> **Directions**:
Among the entries, find each line that includes the string "累计盈亏" and list it.

[Rendered page images]

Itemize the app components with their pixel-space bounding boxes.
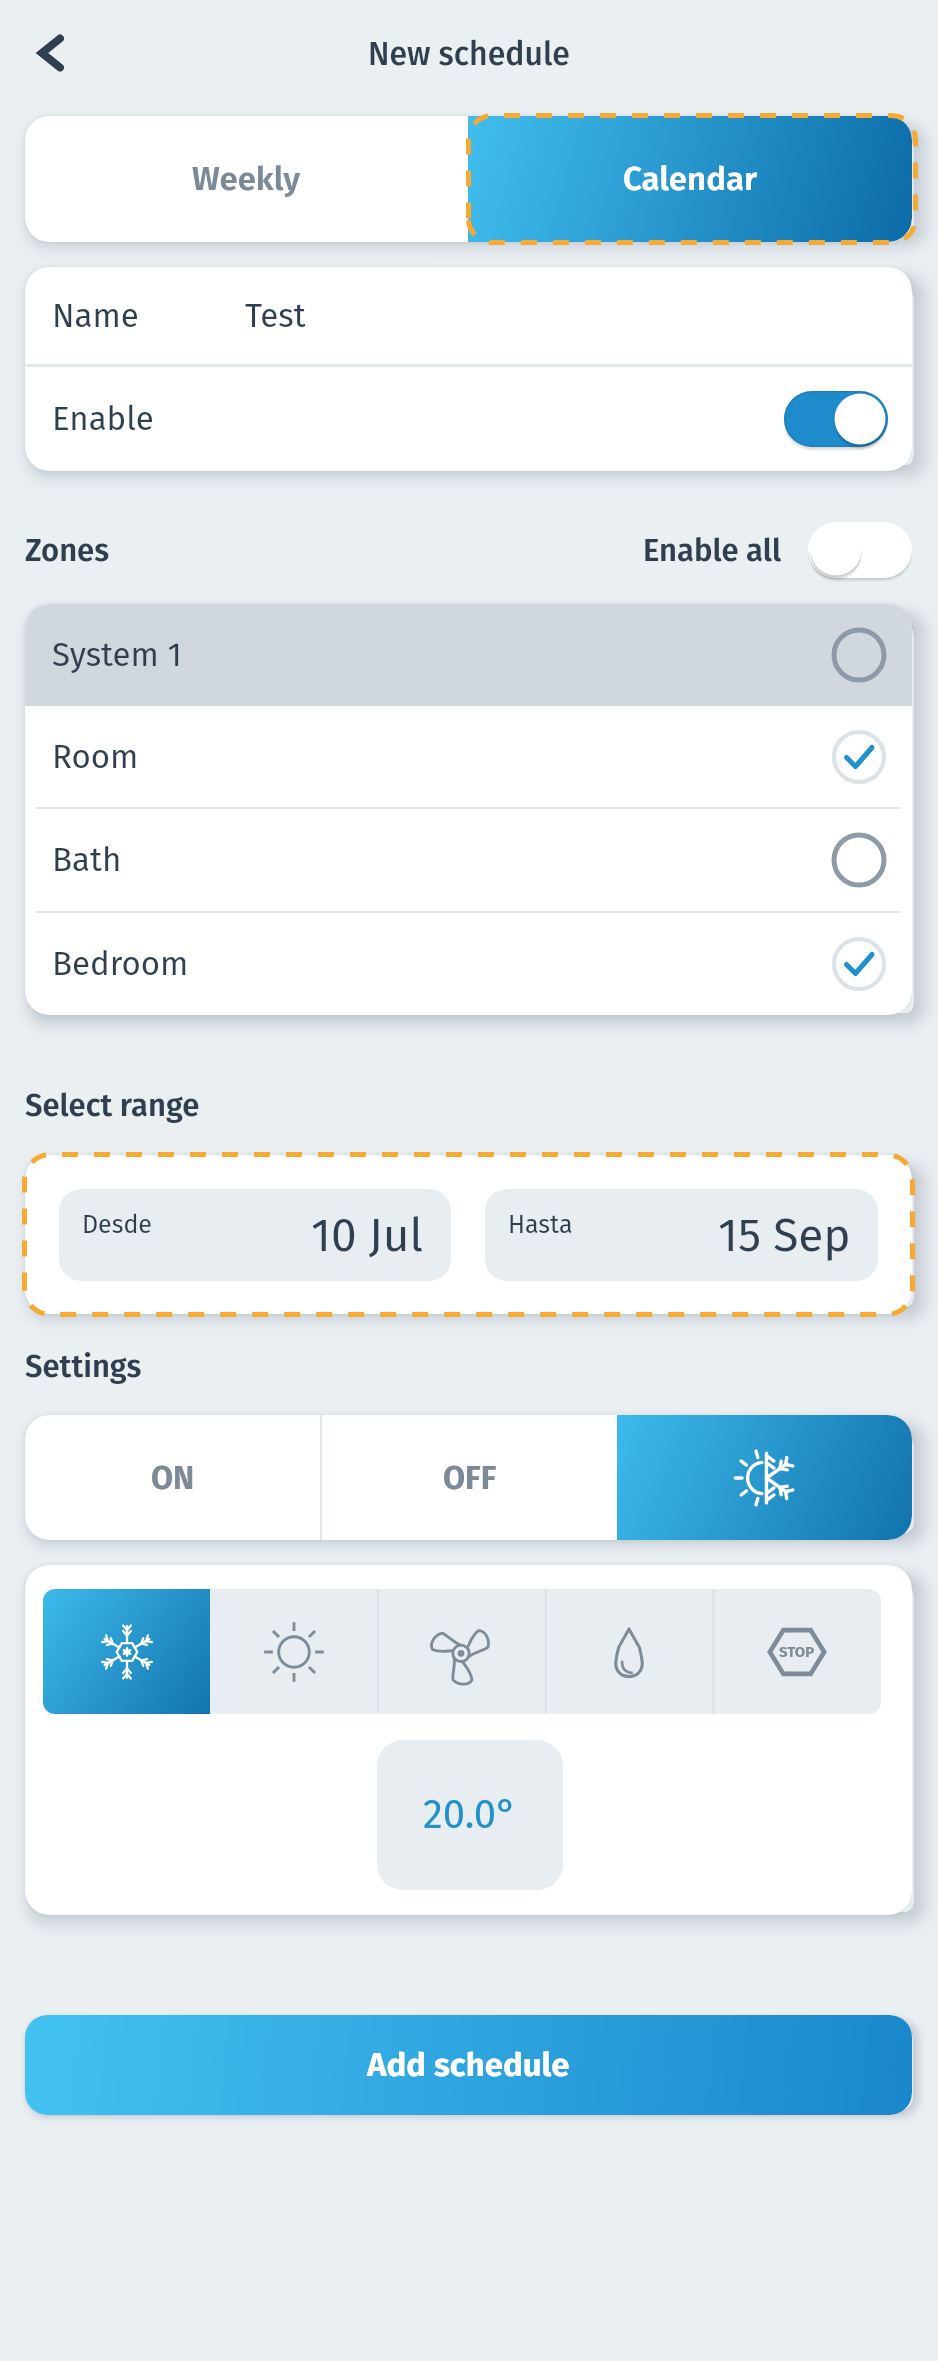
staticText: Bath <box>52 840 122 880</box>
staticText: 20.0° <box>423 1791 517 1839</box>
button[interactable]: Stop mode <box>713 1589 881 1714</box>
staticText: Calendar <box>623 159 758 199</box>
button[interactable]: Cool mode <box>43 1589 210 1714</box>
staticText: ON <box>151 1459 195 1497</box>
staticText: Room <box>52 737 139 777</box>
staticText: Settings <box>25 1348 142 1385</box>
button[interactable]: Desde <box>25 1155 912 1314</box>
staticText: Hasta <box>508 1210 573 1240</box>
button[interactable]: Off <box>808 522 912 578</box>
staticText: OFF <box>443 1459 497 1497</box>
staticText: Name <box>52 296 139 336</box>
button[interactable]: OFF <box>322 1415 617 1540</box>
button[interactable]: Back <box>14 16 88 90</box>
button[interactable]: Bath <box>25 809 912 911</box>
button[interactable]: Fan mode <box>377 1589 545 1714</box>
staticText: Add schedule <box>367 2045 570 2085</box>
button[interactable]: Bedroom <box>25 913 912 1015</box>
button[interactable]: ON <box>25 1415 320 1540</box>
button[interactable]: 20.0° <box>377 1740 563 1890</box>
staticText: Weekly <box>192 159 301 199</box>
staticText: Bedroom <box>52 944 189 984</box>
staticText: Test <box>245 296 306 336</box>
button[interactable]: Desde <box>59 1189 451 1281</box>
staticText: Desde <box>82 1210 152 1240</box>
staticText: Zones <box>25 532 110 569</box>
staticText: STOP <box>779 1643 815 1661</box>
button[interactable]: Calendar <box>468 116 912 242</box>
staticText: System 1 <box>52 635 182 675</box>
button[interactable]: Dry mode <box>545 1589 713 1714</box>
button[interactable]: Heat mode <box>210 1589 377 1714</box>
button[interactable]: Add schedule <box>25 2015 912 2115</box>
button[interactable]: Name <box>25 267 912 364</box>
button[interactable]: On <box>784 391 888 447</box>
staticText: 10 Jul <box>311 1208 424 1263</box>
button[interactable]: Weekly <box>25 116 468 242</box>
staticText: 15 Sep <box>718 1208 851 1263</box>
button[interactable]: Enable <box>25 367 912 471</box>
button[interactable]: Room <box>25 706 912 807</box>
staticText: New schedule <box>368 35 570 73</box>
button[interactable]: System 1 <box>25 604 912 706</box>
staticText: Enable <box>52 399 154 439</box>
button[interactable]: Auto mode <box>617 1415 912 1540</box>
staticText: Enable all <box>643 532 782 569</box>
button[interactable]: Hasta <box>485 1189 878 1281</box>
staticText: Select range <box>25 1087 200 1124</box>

...

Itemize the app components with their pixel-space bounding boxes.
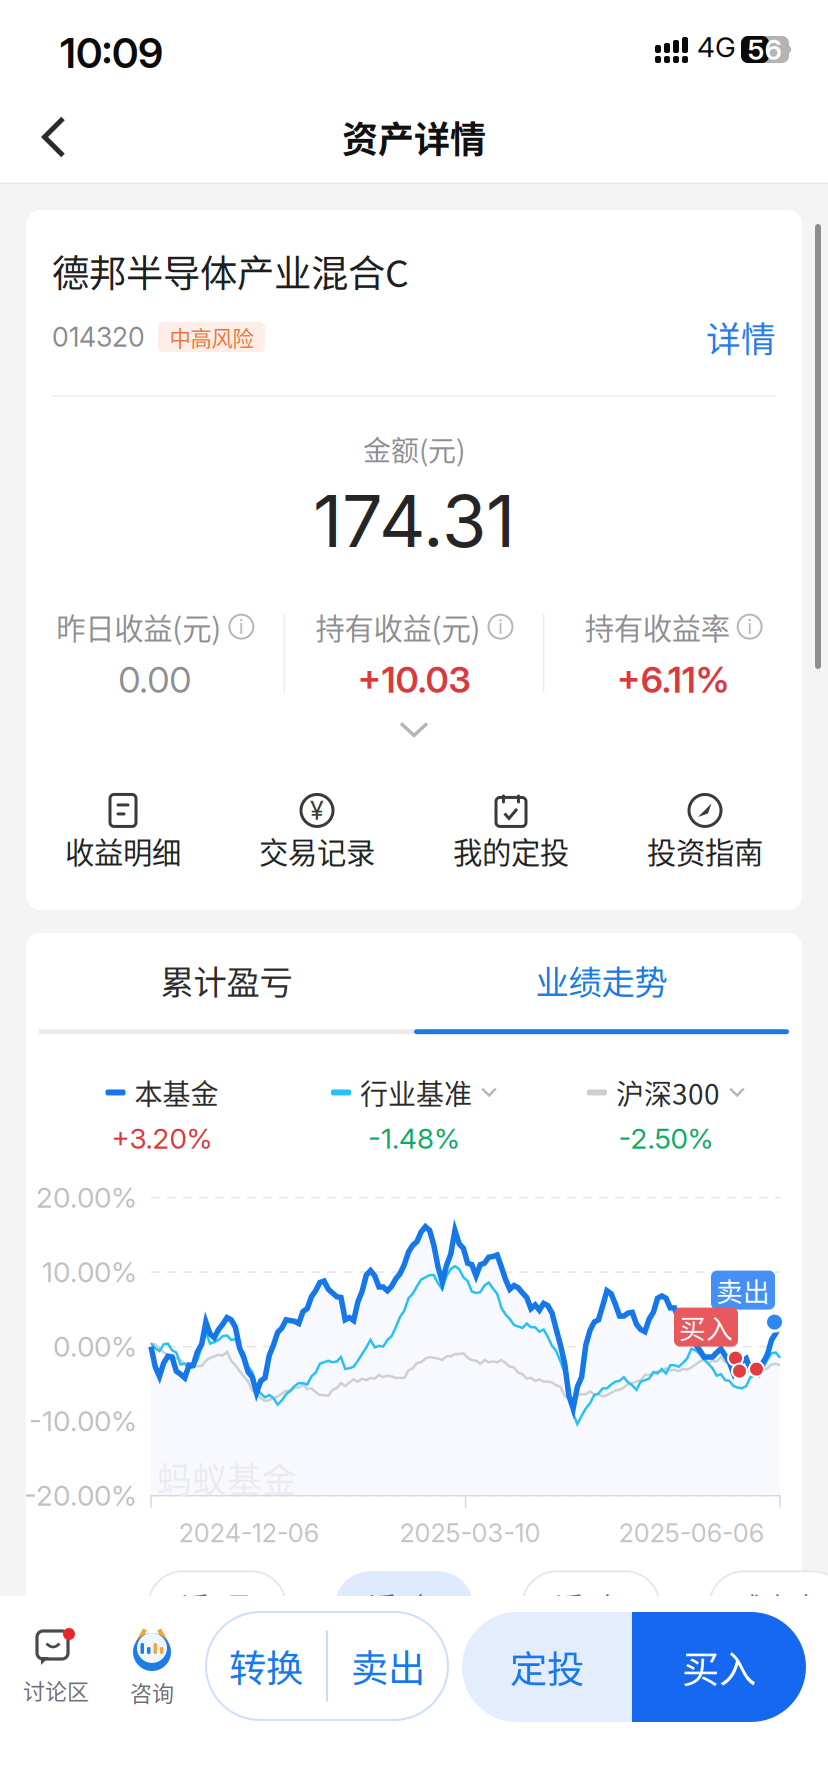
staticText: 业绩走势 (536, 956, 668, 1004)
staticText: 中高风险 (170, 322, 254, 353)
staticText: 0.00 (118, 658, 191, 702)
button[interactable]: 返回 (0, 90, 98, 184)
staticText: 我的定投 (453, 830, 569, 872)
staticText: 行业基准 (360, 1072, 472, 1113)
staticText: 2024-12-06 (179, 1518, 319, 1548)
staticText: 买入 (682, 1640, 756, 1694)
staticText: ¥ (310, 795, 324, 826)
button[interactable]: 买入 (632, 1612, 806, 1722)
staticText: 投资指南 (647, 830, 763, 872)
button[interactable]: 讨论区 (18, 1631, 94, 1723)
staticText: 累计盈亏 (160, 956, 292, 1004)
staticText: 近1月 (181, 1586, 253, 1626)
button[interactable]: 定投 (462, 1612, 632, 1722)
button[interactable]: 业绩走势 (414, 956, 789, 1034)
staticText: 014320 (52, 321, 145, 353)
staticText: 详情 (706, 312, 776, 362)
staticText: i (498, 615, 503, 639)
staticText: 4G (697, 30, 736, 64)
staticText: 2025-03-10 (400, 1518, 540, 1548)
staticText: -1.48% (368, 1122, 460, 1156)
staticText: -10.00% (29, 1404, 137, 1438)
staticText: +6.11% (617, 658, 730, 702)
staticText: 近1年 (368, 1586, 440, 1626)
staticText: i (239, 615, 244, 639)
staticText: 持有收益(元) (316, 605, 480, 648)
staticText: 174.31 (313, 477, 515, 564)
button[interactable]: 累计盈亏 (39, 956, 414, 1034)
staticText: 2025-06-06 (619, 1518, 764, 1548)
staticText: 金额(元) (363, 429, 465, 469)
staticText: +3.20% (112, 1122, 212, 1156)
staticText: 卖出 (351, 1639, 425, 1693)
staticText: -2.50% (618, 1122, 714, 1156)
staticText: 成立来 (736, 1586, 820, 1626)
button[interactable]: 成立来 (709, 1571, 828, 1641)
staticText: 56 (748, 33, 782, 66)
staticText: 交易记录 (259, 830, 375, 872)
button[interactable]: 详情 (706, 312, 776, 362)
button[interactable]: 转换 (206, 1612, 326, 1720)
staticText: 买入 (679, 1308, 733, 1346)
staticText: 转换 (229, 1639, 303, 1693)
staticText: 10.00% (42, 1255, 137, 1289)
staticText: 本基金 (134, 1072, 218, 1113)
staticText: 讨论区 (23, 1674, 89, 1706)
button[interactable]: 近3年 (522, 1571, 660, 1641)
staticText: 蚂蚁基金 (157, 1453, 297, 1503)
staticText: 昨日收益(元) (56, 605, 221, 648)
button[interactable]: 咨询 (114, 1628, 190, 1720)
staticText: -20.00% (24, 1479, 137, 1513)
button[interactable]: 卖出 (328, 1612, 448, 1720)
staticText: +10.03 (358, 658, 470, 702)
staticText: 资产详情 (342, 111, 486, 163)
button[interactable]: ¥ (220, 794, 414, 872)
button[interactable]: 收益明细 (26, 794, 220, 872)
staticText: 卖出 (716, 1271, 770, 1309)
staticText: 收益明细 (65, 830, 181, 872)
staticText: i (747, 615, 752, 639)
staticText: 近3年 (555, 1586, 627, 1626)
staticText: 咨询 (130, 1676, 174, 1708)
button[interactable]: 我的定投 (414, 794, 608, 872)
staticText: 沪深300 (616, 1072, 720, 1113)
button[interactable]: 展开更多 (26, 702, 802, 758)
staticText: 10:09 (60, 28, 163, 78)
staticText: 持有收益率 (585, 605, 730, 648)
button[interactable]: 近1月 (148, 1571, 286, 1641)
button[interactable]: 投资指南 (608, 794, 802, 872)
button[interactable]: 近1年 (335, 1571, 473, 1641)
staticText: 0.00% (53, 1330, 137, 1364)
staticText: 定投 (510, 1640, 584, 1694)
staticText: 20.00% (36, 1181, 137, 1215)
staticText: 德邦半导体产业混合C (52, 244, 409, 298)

> **Exercise solution**:
staticText: 累计盈亏 (160, 956, 292, 1004)
button[interactable]: 累计盈亏 (39, 956, 414, 1034)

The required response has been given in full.